I have some ideas about dendritic patterns, but they may have nothing to do with the views of SergeK and TLATER. I’m not good at English, so I’m using a translator, with no intention to offend. I’m a complete beginner in nix, and most of these ideas are based on intuition, so corrections to any mistakes are welcome.
I think the problem with the dendritic pattern is that we used too many custom functions that are hard to modify.The dependencies of modules, the parameters passed to modules, and so on, these functions are all implemented by nix functions written by the dendritic pattern framework itself. This feels more like the style of flake-utils rather than nixpkgs/flake-parts. It completely ignores the options and type features of the module system, and this approach makes it impossible for users to modify the behavior of the framework. If you want an extra feature, you either have to modify the framework code or go through 200% of the effort to migrate to another framework.
When I try to implement a dendritic pattern outside of flakes, I often have the illusion that I am still doing something similar to inputs.self.*, but through config. It doesn’t feel like writing nix in a NixOS-like module system. I cannot simply affect another module through config. I had to create several specialized module variants.
If I have an impermanence module, then it would be difficult for me to directly use it in other modules in this way:
config = {
out.imports = [ ./nixos-iwd.nix ];
hardware.impermanence = {
dirs = [ "/var/lib/iwd" ];
};
};
I often have to create multiple variant modules like iwd-impermanence, or handle it manually.
Wow, this is exactly what I wanted to say!
I recently did something similar in my configuration by using specialized evalModules and a function similar to extendModules.
EDIT:
(Some probably unrelated nonsense)
Perhaps the original discussion was not completely unrelated to the dendritic pattern, and there is a reason for mentioning it.

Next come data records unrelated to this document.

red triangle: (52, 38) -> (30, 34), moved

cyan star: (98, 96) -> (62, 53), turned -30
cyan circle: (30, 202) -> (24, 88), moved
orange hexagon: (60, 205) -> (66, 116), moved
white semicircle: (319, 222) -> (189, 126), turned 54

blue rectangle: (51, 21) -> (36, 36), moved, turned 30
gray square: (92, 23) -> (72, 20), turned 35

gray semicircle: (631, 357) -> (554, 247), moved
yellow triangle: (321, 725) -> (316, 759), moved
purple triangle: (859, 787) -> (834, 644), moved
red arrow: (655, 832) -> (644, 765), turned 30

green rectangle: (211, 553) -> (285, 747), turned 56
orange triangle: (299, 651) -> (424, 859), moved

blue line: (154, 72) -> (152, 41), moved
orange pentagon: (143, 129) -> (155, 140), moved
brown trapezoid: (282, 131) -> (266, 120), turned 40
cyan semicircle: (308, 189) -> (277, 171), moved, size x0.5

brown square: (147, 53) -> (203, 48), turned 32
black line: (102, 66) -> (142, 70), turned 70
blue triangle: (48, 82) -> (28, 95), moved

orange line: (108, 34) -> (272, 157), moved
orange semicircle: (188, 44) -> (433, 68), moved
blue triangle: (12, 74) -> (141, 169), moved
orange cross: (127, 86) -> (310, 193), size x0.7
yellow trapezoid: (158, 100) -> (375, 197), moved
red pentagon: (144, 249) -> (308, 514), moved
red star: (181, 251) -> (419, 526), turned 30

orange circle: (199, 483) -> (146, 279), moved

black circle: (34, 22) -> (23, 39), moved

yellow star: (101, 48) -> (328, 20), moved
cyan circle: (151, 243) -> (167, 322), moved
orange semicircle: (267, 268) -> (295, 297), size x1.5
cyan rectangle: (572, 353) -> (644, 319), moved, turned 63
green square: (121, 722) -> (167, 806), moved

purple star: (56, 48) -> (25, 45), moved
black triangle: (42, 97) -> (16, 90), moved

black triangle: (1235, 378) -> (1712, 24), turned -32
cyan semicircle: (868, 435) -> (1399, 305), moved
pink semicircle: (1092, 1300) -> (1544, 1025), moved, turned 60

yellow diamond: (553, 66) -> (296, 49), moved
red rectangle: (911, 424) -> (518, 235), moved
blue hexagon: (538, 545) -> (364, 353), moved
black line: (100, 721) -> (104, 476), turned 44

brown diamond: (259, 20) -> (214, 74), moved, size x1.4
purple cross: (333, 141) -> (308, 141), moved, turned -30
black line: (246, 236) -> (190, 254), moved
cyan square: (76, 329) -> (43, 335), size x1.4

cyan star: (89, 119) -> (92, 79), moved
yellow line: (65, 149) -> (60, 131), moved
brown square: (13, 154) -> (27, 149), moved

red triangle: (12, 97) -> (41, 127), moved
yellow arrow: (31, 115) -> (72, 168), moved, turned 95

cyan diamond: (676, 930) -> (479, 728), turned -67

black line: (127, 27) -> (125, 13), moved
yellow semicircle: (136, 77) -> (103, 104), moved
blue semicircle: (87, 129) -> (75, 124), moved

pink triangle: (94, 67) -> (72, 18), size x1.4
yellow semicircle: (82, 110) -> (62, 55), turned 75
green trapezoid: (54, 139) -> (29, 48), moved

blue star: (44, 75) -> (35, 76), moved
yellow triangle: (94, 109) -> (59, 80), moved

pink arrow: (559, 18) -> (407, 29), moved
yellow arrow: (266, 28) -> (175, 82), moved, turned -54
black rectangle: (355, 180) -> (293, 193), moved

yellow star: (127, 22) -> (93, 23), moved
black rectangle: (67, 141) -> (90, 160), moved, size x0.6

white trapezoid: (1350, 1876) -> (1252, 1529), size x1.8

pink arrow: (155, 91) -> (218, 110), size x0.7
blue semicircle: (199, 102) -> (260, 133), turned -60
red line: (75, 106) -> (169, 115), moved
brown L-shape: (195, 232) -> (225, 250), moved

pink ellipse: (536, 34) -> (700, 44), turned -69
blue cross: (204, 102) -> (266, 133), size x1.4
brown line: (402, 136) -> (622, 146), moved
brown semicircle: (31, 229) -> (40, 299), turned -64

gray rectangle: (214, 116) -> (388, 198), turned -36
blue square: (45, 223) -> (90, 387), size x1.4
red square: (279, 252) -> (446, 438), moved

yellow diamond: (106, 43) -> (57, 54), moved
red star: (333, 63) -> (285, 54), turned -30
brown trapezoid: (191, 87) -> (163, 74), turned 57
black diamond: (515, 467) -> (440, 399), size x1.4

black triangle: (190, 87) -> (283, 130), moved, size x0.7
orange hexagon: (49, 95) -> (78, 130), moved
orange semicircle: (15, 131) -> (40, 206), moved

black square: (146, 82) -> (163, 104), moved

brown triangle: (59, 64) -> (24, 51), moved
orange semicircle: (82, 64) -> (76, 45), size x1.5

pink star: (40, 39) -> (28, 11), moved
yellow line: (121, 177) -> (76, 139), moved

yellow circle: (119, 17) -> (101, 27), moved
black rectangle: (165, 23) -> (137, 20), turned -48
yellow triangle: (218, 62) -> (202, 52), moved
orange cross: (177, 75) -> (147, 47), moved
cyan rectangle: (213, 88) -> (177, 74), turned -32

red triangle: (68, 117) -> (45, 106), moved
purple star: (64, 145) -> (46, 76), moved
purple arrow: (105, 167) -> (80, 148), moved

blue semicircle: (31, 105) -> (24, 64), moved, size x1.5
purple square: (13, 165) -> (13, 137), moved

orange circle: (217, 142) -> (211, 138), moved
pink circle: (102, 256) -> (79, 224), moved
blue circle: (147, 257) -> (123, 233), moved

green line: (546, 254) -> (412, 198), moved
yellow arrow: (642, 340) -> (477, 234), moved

I remember Vic said, ‘The dendritic pattern is for the convenience of sharing configurations.’ So this is still a DI problem. The problem with nix is that it is really free. No one can guess where the entry point of a project is before reading the documentation.
This is what nixers has been doing all along, but it is not user-friendly at all! Flakes might be a solution. But in my opinion, flakes are a ‘compromise’ solution. It builds an ordered ‘virtual file system’ in the nix data structure, but essentially it is still a compromise with the unordered reality of the project’s actual file structure.
I guess flakes were intentionally designed to be simple, because we always need to check what a flake actually provides through nix flake show.
The dendritic pattern was originally built on top of the flakes foundation, right? But after studying the nixpkgs module system, I feel that the dendritic pattern might have made a flawed system abstraction: it treats the module system as an untyped attribute set framework, thereby losing both the declarative dependency handling and AOP advantages of the nixpkgs module system, while also failing to achieve the simple evaluability of flakes. It is an intermediary layer that is, in the worst sense, ‘unsupported on both ends.’
BTW, I have always felt a ghost of Guix wandering around these discussions. Guix is not like this. Scheme has a clear module system that relies on the existence of real file structures. Therefore, they never need to discuss the issue of entry points.